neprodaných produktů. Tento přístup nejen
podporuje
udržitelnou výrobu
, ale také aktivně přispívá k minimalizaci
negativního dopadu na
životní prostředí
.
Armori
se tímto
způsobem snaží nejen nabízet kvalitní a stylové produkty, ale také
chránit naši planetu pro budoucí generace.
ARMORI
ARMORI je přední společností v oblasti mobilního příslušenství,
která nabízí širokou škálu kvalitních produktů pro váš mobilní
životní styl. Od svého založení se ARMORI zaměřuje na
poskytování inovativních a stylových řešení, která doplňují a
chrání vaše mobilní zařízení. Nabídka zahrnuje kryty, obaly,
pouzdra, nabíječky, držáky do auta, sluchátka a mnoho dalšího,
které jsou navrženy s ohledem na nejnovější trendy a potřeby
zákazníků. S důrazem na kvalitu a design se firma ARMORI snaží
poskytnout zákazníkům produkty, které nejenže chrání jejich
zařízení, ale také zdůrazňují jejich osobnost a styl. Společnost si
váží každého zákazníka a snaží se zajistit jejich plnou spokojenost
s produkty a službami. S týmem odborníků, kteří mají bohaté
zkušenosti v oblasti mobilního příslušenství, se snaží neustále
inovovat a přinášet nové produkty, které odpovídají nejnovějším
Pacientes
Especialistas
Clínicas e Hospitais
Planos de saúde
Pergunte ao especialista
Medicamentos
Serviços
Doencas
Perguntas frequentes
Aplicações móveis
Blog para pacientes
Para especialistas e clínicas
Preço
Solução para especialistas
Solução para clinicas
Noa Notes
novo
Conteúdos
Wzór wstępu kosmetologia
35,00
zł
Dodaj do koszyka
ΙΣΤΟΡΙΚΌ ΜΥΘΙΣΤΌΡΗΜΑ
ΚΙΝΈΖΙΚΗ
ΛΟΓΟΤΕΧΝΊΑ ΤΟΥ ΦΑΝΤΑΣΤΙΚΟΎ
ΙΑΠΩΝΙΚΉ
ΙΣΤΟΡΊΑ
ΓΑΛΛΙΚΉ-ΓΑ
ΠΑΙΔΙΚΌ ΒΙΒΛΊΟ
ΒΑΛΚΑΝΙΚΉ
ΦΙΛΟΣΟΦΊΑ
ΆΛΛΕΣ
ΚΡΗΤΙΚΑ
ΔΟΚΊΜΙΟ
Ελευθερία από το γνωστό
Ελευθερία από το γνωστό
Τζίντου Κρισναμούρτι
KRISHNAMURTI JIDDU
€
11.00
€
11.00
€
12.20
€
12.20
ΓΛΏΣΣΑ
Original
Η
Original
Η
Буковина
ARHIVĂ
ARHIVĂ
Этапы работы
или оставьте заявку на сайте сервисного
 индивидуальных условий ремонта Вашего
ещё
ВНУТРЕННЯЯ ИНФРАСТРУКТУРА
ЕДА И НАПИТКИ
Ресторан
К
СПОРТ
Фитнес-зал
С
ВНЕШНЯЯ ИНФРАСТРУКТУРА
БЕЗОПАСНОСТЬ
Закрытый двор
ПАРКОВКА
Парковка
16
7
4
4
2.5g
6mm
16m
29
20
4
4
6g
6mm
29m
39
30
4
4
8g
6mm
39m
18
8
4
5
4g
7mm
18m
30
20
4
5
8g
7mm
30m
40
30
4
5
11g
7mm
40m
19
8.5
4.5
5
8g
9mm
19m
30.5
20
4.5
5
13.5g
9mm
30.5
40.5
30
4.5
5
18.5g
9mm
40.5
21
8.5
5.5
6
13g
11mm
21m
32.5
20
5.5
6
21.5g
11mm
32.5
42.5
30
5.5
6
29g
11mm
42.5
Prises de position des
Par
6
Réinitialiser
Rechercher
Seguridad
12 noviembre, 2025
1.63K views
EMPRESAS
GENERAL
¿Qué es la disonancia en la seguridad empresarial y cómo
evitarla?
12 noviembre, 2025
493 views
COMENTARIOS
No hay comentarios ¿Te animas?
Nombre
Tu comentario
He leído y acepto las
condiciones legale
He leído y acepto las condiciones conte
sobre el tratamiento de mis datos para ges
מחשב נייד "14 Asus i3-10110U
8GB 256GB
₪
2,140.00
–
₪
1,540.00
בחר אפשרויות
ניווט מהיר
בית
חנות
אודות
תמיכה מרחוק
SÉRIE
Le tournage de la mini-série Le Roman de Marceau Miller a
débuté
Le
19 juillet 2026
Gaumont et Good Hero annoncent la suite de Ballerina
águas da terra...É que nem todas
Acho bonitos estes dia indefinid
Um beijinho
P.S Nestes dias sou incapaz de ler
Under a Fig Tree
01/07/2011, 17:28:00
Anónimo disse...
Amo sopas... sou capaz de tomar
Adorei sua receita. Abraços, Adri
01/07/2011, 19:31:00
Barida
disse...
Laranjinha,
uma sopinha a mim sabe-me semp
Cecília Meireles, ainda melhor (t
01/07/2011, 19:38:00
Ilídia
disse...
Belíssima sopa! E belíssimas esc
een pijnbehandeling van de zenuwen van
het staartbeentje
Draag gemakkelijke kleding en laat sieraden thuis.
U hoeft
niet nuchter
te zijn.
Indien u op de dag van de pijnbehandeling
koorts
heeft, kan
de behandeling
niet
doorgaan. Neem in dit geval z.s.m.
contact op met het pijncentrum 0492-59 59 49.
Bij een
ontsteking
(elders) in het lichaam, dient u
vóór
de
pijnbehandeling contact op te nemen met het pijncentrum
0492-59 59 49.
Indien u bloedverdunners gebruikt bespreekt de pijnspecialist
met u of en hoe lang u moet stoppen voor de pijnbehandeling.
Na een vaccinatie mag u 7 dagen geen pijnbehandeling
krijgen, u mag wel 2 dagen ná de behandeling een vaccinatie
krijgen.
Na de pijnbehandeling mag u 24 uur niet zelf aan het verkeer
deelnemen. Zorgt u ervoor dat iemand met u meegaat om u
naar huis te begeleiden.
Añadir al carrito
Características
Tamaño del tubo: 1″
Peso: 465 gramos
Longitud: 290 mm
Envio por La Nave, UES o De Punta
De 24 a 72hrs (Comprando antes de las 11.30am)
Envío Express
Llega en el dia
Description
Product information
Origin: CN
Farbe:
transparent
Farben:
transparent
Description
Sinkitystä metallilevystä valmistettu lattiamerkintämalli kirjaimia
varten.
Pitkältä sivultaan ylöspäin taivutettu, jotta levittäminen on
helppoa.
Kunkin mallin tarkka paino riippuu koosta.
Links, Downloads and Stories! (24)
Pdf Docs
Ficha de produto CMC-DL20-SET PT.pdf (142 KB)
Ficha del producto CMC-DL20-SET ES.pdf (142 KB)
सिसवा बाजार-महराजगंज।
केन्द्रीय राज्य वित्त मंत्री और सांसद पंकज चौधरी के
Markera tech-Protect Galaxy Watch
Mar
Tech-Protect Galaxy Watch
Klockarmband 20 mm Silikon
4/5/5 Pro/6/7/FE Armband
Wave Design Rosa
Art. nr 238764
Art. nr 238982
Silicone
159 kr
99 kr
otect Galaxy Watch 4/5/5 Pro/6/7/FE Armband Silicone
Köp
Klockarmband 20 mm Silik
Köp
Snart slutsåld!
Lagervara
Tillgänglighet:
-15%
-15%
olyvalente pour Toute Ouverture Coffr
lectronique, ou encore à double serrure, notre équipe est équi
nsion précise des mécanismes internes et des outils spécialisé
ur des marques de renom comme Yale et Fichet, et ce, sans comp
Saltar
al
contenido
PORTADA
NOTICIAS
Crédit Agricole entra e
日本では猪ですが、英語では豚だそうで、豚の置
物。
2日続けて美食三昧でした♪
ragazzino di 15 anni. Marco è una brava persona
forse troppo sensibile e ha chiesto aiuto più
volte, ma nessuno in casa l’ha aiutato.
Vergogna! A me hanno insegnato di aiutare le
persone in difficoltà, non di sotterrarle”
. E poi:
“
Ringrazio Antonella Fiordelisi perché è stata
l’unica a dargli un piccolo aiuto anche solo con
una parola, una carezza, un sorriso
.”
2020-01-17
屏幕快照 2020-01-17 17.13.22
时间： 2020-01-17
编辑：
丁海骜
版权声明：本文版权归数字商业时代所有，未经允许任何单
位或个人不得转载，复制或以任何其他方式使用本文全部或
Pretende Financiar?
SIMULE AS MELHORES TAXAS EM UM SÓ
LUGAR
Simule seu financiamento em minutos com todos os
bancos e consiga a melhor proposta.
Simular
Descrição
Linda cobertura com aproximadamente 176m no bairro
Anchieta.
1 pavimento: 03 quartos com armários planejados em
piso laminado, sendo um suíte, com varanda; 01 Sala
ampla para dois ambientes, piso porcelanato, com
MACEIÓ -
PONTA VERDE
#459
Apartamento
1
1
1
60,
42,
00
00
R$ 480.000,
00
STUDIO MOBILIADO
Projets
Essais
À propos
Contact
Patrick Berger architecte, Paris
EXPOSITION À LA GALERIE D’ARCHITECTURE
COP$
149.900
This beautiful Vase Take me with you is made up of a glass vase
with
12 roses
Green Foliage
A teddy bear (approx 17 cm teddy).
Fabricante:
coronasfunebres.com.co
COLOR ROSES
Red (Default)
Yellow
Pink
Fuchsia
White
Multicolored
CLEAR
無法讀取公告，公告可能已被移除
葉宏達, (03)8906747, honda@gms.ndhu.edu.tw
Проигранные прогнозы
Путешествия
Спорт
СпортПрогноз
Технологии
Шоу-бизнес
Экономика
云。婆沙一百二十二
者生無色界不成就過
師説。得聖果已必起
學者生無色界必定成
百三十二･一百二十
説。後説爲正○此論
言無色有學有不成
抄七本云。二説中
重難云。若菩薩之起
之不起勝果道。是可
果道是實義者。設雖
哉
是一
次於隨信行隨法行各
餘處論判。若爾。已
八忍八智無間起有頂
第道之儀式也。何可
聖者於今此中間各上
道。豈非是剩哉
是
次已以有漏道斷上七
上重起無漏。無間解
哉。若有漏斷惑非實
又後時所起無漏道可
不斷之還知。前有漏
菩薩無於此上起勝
------------------------------
Every line above that has the string "také" needs to be copied.

Problem solution:
, ale také aktivně přispívá k minimalizaci
způsobem snaží nejen nabízet kvalitní a stylové produkty, ale také
zařízení, ale také zdůrazňují jejich osobnost a styl. Společnost si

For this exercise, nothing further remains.